#### [TASK TO CARRY OUT]
Starting at the line below with "Follow Us On Social Media" and stopping at the line with "Reg. imprese di Bergamo", please print each line exactly, those two included, and skip every picture.

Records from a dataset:

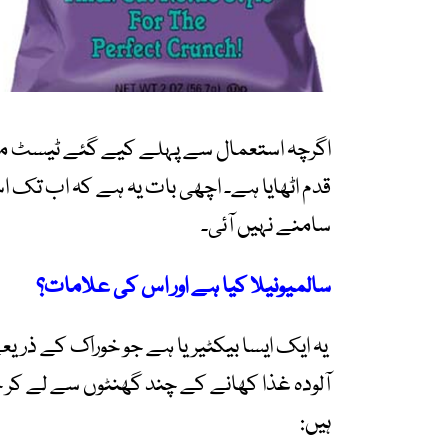
اگرچہ استعمال سے پہلے کیے گئے ٹیسٹ منفی
قدم اٹھایا ہے۔ اچھی بات یہ ہے کہ اب تک 
سامنے نہیں آئی۔
سالمیونیلا کیا ہے اور اس کی علامات؟
یہ ایک ایسا بیکٹیریا ہے جو خوراک کے ذریعے
آلودہ غذا کھانے کے چند گھنٹوں سے لے کر 
ہیں:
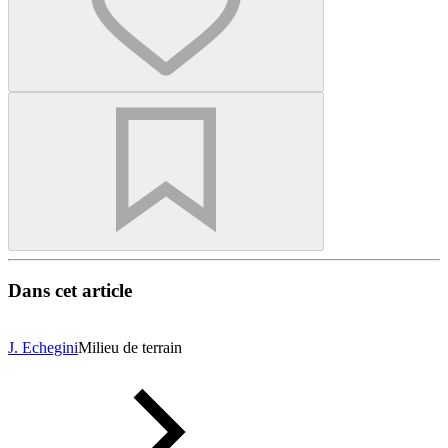
Dans cet article
J. Echegini
Milieu de terrain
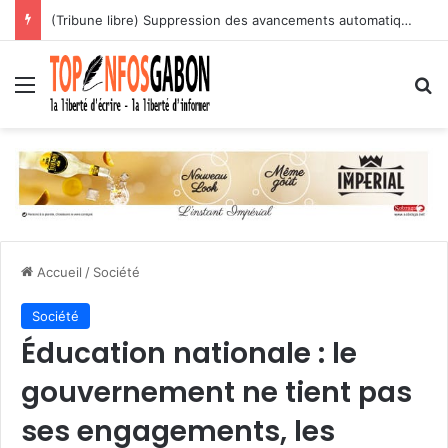
(Tribune libre) Suppression des avancements automatiques : l’assassinat programmé des carrières des agents publics
Menu
R
Accueil
/
Société
Société
Éducation nationale : le
gouvernement ne tient pas
ses engagements, les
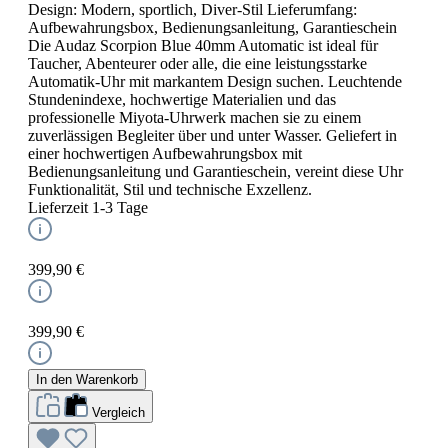
Design: Modern, sportlich, Diver-Stil Lieferumfang:
Aufbewahrungsbox, Bedienungsanleitung, Garantieschein
Die Audaz Scorpion Blue 40mm Automatic ist ideal für
Taucher, Abenteurer oder alle, die eine leistungsstarke
Automatik-Uhr mit markantem Design suchen. Leuchtende
Stundenindexe, hochwertige Materialien und das
professionelle Miyota-Uhrwerk machen sie zu einem
zuverlässigen Begleiter über und unter Wasser. Geliefert in
einer hochwertigen Aufbewahrungsbox mit
Bedienungsanleitung und Garantieschein, vereint diese Uhr
Funktionalität, Stil und technische Exzellenz.
Lieferzeit 1-3 Tage
399,90 €
399,90 €
In den Warenkorb
Vergleich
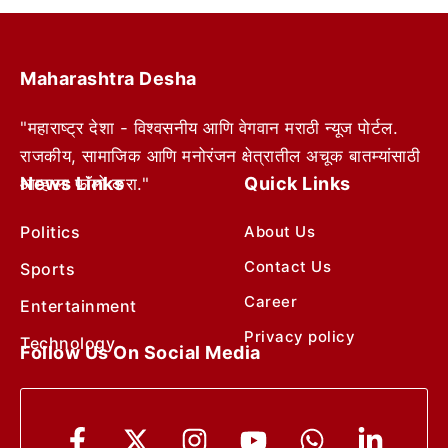
Maharashtra Desha
"महाराष्ट्र देशा - विश्वसनीय आणि वेगवान मराठी न्यूज पोर्टल.
राजकीय, सामाजिक आणि मनोरंजन क्षेत्रातील अचूक बातम्यांसाठी
News Links
Quick Links
आम्हाला फॉलो करा."
Politics
About Us
Contact Us
Sports
Career
Entertainment
Privacy policy
Technology
Follow Us On Social Media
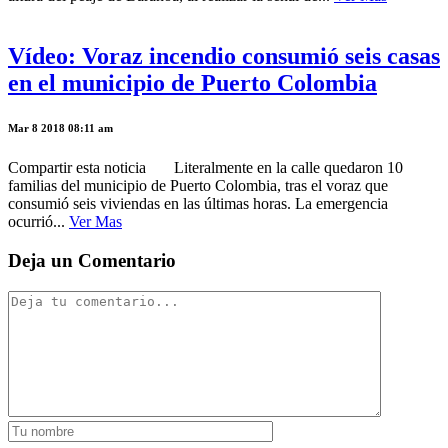
Vídeo: Voraz incendio consumió seis casas
en el municipio de Puerto Colombia
Mar 8 2018 08:11 am
Compartir esta noticia Literalmente en la calle quedaron 10
familias del municipio de Puerto Colombia, tras el voraz que
consumió seis viviendas en las últimas horas. La emergencia
ocurrió...
Ver Mas
Deja un Comentario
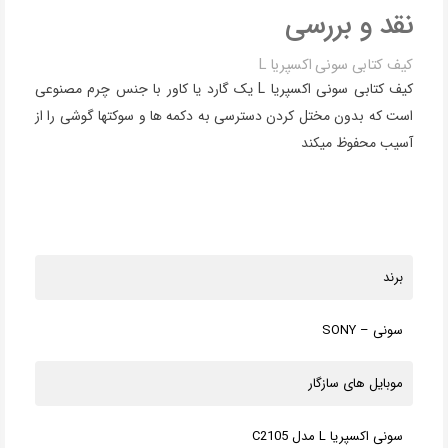
نقد و بررسی
کیف کتابی سونی اکسپریا L
کیف کتابی سونی اکسپریا L یک گارد یا کاور با جنس چرم مصنوعی
است که بدون مختل کردن دسترسی به دکمه ها و سوکتها گوشی را از
آسیب محفوظ میکند
برند
سونی – SONY
موبایل های سازگار
سونی اکسپریا L مدل C2105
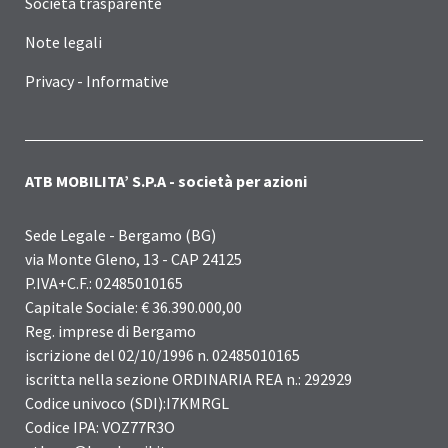
Società trasparente
Note legali
Privacy - Informative
ATB MOBILITA’ S.P.A - società per azioni
Sede Legale - Bergamo (BG)
via Monte Gleno, 13 - CAP 24125
P.IVA+C.F.: 02485010165
Capitale Sociale: € 36.390.000,00
Reg. imprese di Bergamo
iscrizione del 02/10/1996 n. 02485010165
iscritta nella sezione ORDINARIA REA n.: 292929
Codice univoco (SDI):I7KMRGL
Codice IPA: VOZ77R3O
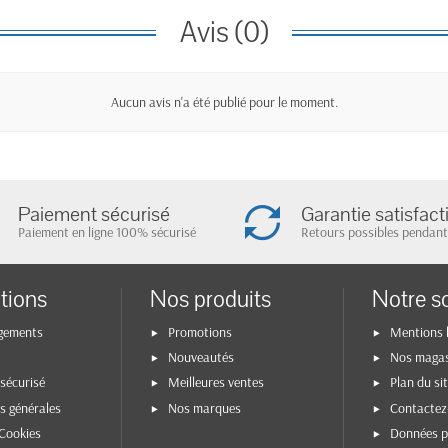
Avis (0)
Aucun avis n'a été publié pour le moment.
Paiement sécurisé
Garantie satisfact
Paiement en ligne 100% sécurisé
Retours possibles pendant
tions
Nos produits
Notre s
gements
Promotions
Mentions 
Nouveautés
Nos maga
sécurisé
Meilleures ventes
Plan du si
s générales
Nos marques
Contactez
Cookies
Données p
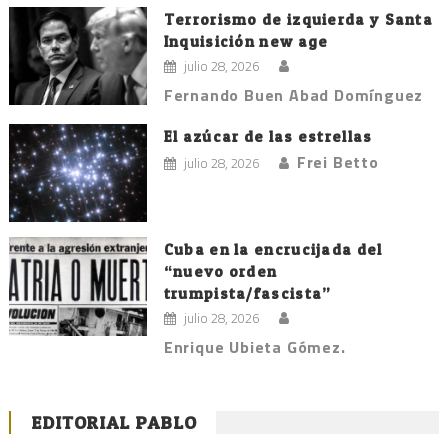
Terrorismo de izquierda y Santa
Inquisición new age
julio 28, 2026
Fernando Buen Abad Domínguez
El azúcar de las estrellas
Frei Betto
julio 28, 2026
Cuba en la encrucijada del
“nuevo orden
trumpista/fascista”
julio 28, 2026
Enrique Ubieta Gómez.
EDITORIAL PABLO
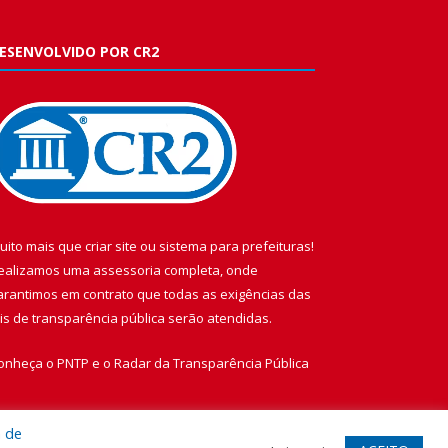
ESENVOLVIDO POR CR2
uito mais que
criar site
ou
sistema para prefeituras
!
ealizamos uma
assessoria
completa, onde
arantimos em contrato que todas as exigências das
eis de transparência pública
serão atendidas.
onheça o
PNTP
e o
Radar da Transparência Pública
a de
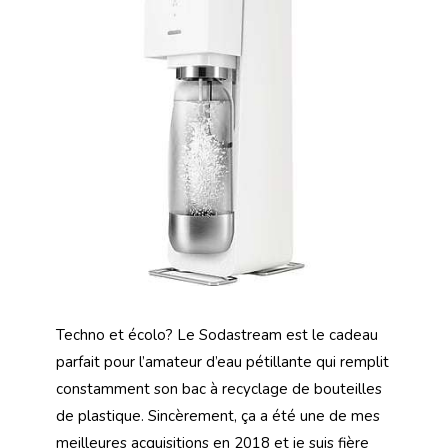
Techno et écolo? Le Sodastream est le cadeau
parfait pour l’amateur d’eau pétillante qui remplit
constamment son bac à recyclage de bouteilles
de plastique. Sincèrement, ça a été une de mes
meilleures acquisitions en 2018 et je suis fière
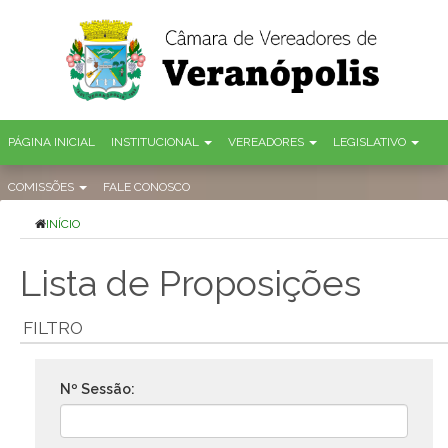
PÁGINA INICIAL
INSTITUCIONAL
VEREADORES
LEGISLATIVO
COMISSÕES
FALE CONOSCO
INÍCIO
Lista de Proposições
FILTRO
Nº Sessão:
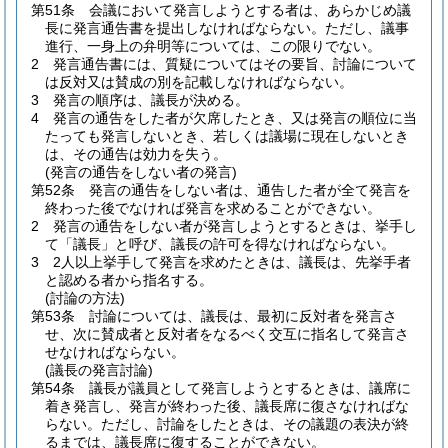
第51条
会議において発言しようとする者は、あらかじめ議
長に発言通告書を提出しなければならない。
ただし、議事
進行、一身上の弁明等については、この限りでない。
2
発言通告書には、質疑についてはその要旨、討論について
は反対又は賛成の別を記載しなければならない。
3
発言の順序は、議長が決める。
4
発言の通告をした者が欠席したとき、又は発言の順位に当
たっても発言しないとき、若しくは議場に現在しないとき
は、その通告は効力を失う。
(発言の通告をしない者の発言)
第52条
発言の通告をしない者は、通告した者が全て発言を
終わった後でなければ発言を求めることができない。
2
発言の通告をしない者が発言しようとするときは、挙手し
て「議長」と呼び、議長の許可を得なければならない。
3
2人以上挙手して発言を求めたときは、議長は、先挙手者
と認める者から指名する。
(討論の方法)
第53条
討論については、議長は、最初に反対者を発言さ
せ、次に賛成者と反対者をなるべく交互に指名して発言さ
せなければならない。
(議長の発言討論)
第54条
議長が議員として発言しようとするときは、議席に
着き発言し、発言が終わった後、議長席に復さなければな
らない。
ただし、討論をしたときは、その議題の表決が終
るまでは、議長席に復することができない。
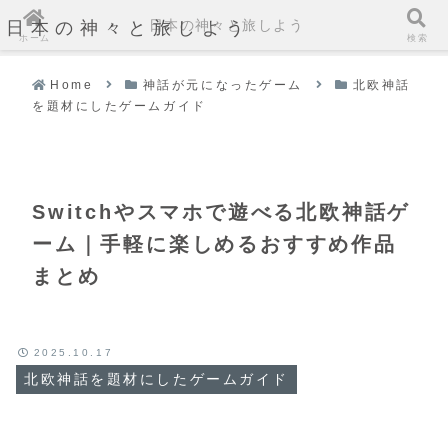
日本の神々と旅しよう
日本の神々と旅しよう
ホーム
検索
Home
神話が元になったゲーム
北欧神話
を題材にしたゲームガイド
Switchやスマホで遊べる北欧神話ゲ
ーム｜手軽に楽しめるおすすめ作品
まとめ
2025.10.17
北欧神話を題材にしたゲームガイド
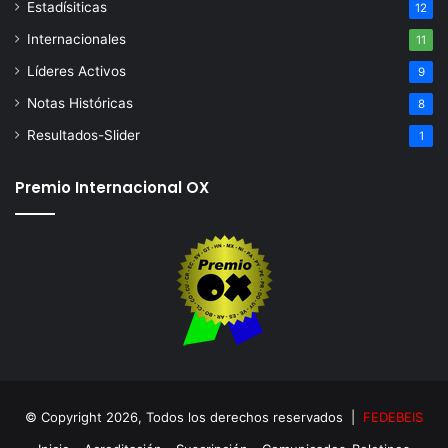
Estadísiticas
12
Internacionales
11
Líderes Activos
9
Notas Históricas
8
Resultados-Slider
1
Premio Internacional OX
© Copyright 2026, Todos los derechos reservados |
FEDEBEIS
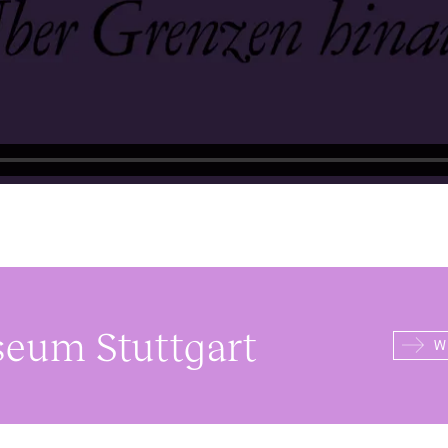
eum Stuttgart
W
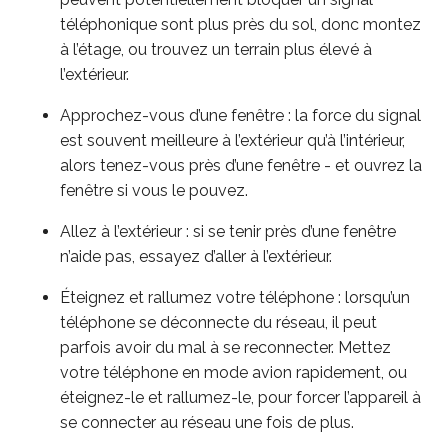
téléphonique sont plus près du sol, donc montez
à l’étage, ou trouvez un terrain plus élevé à
l’extérieur.
Approchez-vous d’une fenêtre : la force du signal
est souvent meilleure à l’extérieur qu’à l’intérieur,
alors tenez-vous près d’une fenêtre - et ouvrez la
fenêtre si vous le pouvez.
Allez à l’extérieur : si se tenir près d’une fenêtre
n’aide pas, essayez d’aller à l’extérieur.
Éteignez et rallumez votre téléphone : lorsqu’un
téléphone se déconnecte du réseau, il peut
parfois avoir du mal à se reconnecter. Mettez
votre téléphone en mode avion rapidement, ou
éteignez-le et rallumez-le, pour forcer l’appareil à
se connecter au réseau une fois de plus.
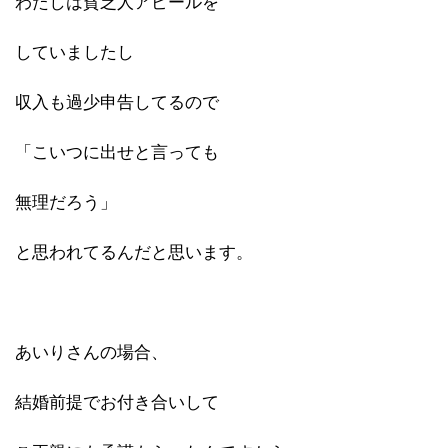
わたしは貧乏人アピールを
していましたし
収入も過少申告してるので
「こいつに出せと言っても
無理だろう」
と思われてるんだと思います。
あいりさんの場合、
結婚前提でお付き合いして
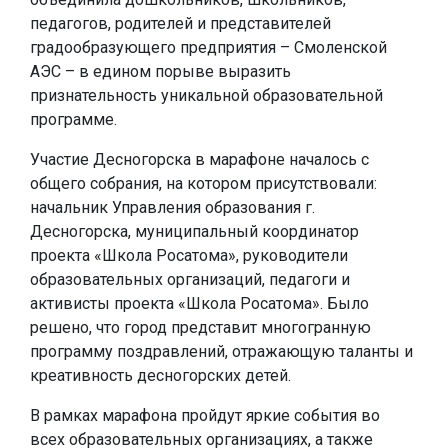
педагогов, родителей и представителей
градообразующего предприятия – Смоленской
АЭС – в едином порыве выразить
признательность уникальной образовательной
программе.
Участие Десногорска в марафоне началось с
общего собрания, на котором присутствовали:
начальник Управления образования г.
Десногорска, муниципальный координатор
проекта «Школа Росатома», руководители
образовательных организаций, педагоги и
активисты проекта «Школа Росатома». Было
решено, что город представит многогранную
программу поздравлений, отражающую таланты и
креативность десногорских детей.
В рамках марафона пройдут яркие события во
всех образовательных организациях, а также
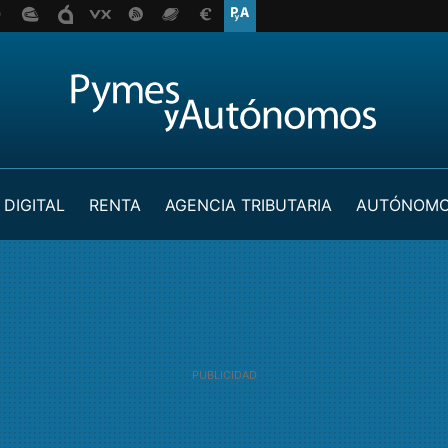
 DIGITAL
RENTA
AGENCIA TRIBUTARIA
AUTÓNOM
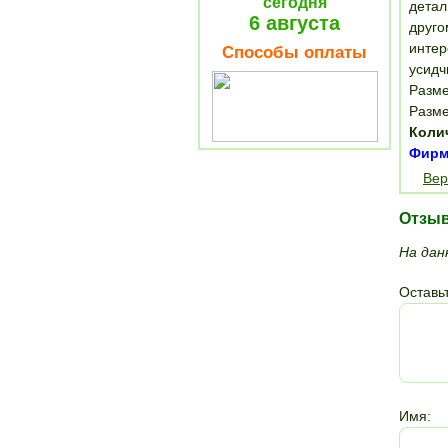
сегодня
детал
6 августа
друго
интер
Способы оплаты
усидч
Разме
Разме
Коли
Фирма
Вер
Отзы
На дан
Оставьт
Имя:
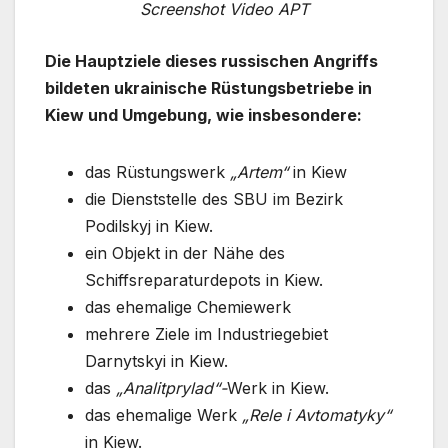
Screenshot Video APT
Die Hauptziele dieses russischen Angriffs
bildeten ukrainische Rüstungsbetriebe in
Kiew und Umgebung, wie insbesondere:
das Rüstungswerk
„Artem“
in Kiew
die Dienststelle des SBU im Bezirk
Podilskyj in Kiew.
ein Objekt in der Nähe des
Schiffsreparaturdepots in Kiew.
das ehemalige Chemiewerk
mehrere Ziele im Industriegebiet
Darnytskyi in Kiew.
das
„Analitprylad“-
Werk in Kiew.
das ehemalige Werk
„Rele i Avtomatyky“
in Kiew.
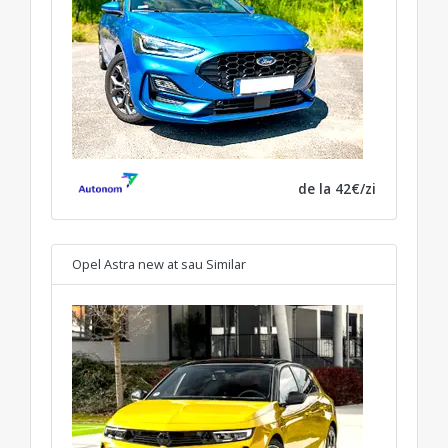
de la 42€/zi
Opel Astra new at
sau Similar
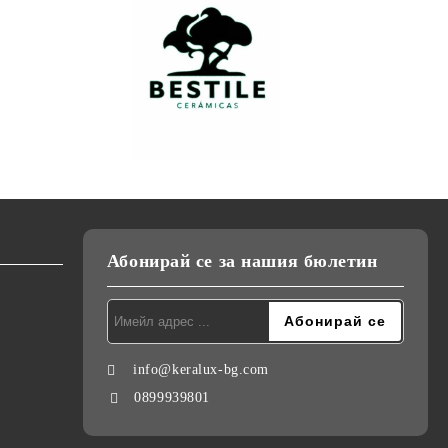
Абонирай се за нашия бюлетин
info@keralux-bg.com
0899939801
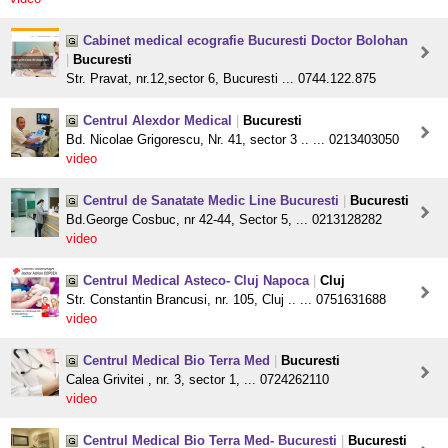
Cabinet medical ecografie Bucuresti Doctor Bolohan
|
Bucuresti
Str. Pravat, nr.12,sector 6, Bucuresti ... 0744.122.875
Centrul Alexdor Medical
|
Bucuresti
Bd. Nicolae Grigorescu, Nr. 41, sector 3 .. ... 0213403050
video
Centrul de Sanatate Medic Line Bucuresti
|
Bucuresti
Bd.George Cosbuc, nr 42-44, Sector 5, ... 0213128282
video
Centrul Medical Asteco- Cluj Napoca
|
Cluj
Str. Constantin Brancusi, nr. 105, Cluj .. ... 0751631688
video
Centrul Medical Bio Terra Med
|
Bucuresti
Calea Grivitei , nr. 3, sector 1, ... 0724262110
video
Centrul Medical Bio Terra Med- Bucuresti
|
Bucuresti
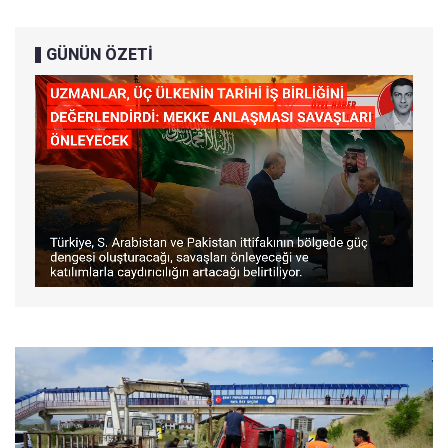
GÜNÜN ÖZETİ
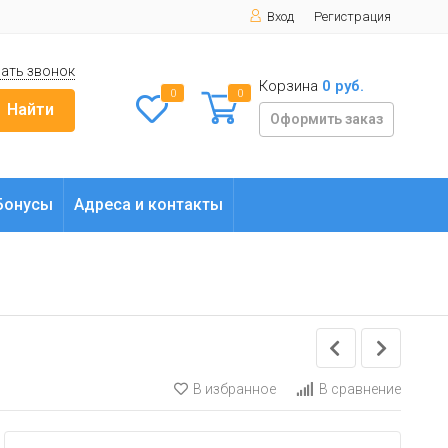
Вход
Регистрация
ать звонок
Корзина
0 руб.
0
0
Найти
Оформить заказ
Бонусы
Адреса и контакты
В избранное
В сравнение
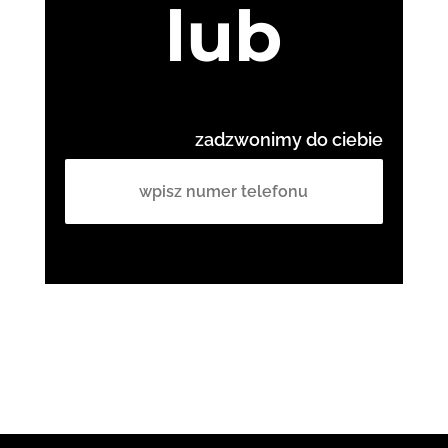
lub
zadzwonimy do ciebie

#### [ANSWER SECTION]
Follow Us On Social Media
Vídeo: Voraz incendio consumió seis casas
en el municipio de Puerto Colombia
Mar 8 2018 08:11 am
Compartir esta noticia Literalmente en la calle quedaron 10
familias del municipio de Puerto Colombia, tras el voraz que
consumió seis viviendas en las últimas horas. La emergencia
ocurrió...
Ver Mas
Deja un Comentario
نقد و بررسی
کیف کتابی سونی اکسپریا L
کیف کتابی سونی اکسپریا L یک گارد یا کاور با جنس چرم مصنوعی
است که بدون مختل کردن دسترسی به دکمه ها و سوکتها گوشی را از
آسیب محفوظ میکند
برند
سونی – SONY
موبایل های سازگار
سونی اکسپریا L مدل C2105
Società trasparente
Note legali
Privacy - Informative
ATB MOBILITA’ S.P.A - società per azioni
Sede Legale - Bergamo (BG)
via Monte Gleno, 13 - CAP 24125
P.IVA+C.F.: 02485010165
Capitale Sociale: € 36.390.000,00
Reg. imprese di Bergamo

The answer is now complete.